Nodal is a totally free-as-in-beer (closed-source) sequencer for composing music. (A license is needed for commercial use.) As the name implies, it uses a matrix of nodes to represent musical structure. The best way to understand what that means exactly is to check out the examples and give the app a shot, but is good fun – and capable of creating some lovely, unusual musical textures.
The good news now is that if you’re on Windows XP/Vista, you’re no longer left out of the fun: the app now runs Universal on Mac and on Windows, as well.

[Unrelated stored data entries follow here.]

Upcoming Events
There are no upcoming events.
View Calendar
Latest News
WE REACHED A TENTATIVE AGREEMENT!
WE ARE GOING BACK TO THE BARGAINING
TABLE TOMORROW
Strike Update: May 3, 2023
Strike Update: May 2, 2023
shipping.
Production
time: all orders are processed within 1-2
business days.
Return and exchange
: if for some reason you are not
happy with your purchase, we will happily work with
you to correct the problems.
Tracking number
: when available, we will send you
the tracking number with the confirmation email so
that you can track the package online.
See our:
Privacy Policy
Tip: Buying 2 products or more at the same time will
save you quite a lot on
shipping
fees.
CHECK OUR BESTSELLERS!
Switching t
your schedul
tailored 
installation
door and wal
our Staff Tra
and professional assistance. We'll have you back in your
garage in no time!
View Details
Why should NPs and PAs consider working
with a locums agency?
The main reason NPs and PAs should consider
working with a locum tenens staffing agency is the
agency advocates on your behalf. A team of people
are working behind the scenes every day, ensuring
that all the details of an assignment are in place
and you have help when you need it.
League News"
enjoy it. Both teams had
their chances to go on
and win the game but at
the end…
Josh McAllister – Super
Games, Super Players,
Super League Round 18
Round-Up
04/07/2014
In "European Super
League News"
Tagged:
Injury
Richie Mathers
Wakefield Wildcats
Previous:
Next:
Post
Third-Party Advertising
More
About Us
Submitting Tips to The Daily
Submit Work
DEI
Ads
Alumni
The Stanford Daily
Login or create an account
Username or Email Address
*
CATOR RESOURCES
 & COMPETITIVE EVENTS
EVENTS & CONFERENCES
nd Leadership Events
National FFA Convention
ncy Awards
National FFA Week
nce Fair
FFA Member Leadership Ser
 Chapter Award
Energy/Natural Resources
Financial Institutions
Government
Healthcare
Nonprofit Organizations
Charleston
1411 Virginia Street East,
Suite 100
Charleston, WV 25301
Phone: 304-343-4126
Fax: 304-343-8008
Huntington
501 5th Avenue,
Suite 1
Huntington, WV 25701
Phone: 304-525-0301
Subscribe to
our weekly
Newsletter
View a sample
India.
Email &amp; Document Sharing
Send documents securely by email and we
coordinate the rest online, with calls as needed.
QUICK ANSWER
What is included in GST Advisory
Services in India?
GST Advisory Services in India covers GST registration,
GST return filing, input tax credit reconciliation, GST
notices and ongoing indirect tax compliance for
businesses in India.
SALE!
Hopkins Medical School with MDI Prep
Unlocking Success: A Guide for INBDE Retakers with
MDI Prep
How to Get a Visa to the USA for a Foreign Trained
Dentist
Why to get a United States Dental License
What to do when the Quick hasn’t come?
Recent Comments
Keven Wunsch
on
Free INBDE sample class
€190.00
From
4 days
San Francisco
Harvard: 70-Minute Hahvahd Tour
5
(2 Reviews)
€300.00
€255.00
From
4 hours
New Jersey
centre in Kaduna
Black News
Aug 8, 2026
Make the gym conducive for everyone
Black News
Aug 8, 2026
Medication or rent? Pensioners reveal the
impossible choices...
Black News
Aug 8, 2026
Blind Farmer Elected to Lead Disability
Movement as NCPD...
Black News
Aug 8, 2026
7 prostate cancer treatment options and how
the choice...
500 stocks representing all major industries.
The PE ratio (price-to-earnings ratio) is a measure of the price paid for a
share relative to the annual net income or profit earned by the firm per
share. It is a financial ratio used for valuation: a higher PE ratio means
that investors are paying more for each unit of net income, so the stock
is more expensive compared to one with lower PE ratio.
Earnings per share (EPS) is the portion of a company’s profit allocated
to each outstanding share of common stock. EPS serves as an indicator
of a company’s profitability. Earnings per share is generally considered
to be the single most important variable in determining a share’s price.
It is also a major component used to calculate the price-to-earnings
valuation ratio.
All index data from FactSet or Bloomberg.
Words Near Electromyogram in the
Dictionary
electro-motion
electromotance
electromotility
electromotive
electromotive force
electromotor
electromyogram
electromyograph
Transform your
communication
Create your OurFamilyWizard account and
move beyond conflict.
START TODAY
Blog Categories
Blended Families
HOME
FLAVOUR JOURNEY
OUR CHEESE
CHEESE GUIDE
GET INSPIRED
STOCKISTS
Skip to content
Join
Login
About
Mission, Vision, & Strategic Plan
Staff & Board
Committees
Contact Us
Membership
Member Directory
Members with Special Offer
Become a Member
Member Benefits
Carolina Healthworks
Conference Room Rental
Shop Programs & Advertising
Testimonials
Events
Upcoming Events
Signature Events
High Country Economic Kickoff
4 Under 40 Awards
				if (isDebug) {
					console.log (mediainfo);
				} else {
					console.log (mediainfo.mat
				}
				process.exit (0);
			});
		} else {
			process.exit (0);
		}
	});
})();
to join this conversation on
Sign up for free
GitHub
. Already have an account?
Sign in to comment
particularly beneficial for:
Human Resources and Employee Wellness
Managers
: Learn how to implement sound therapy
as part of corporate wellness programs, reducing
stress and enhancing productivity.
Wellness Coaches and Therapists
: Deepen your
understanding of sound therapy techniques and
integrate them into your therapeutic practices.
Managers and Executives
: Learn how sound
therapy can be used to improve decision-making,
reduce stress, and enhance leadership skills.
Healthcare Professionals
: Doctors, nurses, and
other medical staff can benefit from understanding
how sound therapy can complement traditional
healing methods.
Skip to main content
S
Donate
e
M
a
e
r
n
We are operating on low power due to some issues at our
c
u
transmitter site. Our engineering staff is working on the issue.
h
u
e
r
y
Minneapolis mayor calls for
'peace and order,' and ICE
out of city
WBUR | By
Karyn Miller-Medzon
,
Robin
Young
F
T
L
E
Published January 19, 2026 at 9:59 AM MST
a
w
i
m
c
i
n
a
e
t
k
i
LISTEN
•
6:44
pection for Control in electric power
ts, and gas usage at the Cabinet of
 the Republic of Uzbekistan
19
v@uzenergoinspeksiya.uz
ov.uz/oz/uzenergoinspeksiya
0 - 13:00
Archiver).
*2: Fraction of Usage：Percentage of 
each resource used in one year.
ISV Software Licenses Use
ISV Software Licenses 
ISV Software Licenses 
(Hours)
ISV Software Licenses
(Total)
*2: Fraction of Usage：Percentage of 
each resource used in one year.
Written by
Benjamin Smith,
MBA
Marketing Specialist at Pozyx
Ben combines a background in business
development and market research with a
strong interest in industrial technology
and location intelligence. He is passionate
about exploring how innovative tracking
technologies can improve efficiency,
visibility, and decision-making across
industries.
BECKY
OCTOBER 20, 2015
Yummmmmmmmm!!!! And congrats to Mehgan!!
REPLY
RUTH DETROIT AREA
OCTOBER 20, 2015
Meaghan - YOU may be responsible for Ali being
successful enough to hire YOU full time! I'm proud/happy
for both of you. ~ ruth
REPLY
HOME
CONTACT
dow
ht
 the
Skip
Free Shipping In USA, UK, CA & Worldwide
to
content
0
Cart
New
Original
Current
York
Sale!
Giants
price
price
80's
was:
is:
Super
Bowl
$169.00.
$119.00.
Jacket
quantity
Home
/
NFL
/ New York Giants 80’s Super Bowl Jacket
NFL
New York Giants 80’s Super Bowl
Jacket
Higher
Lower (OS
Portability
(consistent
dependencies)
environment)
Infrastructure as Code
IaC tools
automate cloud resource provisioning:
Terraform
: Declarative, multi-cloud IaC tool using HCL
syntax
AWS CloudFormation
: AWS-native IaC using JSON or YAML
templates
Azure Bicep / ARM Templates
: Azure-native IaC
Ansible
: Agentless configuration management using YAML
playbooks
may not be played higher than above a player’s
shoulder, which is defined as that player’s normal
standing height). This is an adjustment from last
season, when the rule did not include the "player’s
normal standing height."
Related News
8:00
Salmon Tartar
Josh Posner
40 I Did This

Aside from Windows support, also new in version 1.1:
- New, more polished UI
- Keyboard shortcuts
- Internal MIDI synth support on Windows
It does sound as though Nodal may not remain free-as-in-beer, but with some significant updates coming later this year will move into the cheap-as-in-beer territory. Stay tuned.
Composer and co-developer Peter Mcilwain sends along the video here with a live improvisation made in the software. It’s a bit Minimalist-influenced, but shows how you can use Nodal to drive some musical inspiration. Peter also explains just what Nodal means musically to him and the small but growing collection of users taking advantage of Nodal’s paradigm:
Interest in Nodal probably centres around the fact that the software enables sophisticated, or “deep”, generative approaches within an intuitive graphical user interface that is simple and easy to use. Many users say that the program can be learnt within a short space of time and that is fun, inspiring and is fascinating to use. Once a little experience is gained people come to recognize the rich possibilities that the network approach gives them. Nodal offers a wealth of compositional possibilities that enable users to explore transformations of musical ideas quickly and easily.
Much music has been made using processes such as looping. Nodal does this too, but with a number significant additions. For example, it is possible to have loops within loops. The musical diversity that is possible takes Nodal beyond from the concept of a loop into a territory that is more like creating maps of musical pathways with which musical possibilities can be navigated. Musical materials can be played forwards and backwards, recombined or played with different rhythms. All of these transformations can happen in real-time making it a rich tool for computer assisted improvisation.
In fact working with Nodal can be very similar to more traditional composition processes. Here a small musical cell might be created which is then developed, elaborated or transformed into new material. Seen in this way, composing does not necessarily involve making a string of new ideas but instead it is the exploration of different aspects of a single idea. By limiting a composition to a small number of ideas the music maintains coherence and a sense of unity. While composers have done this manually, and in some cases masterfully, Nodal enables the transformation of idea to be automated and extended to transformational processes that would be very difficult to achieve with pen and paper.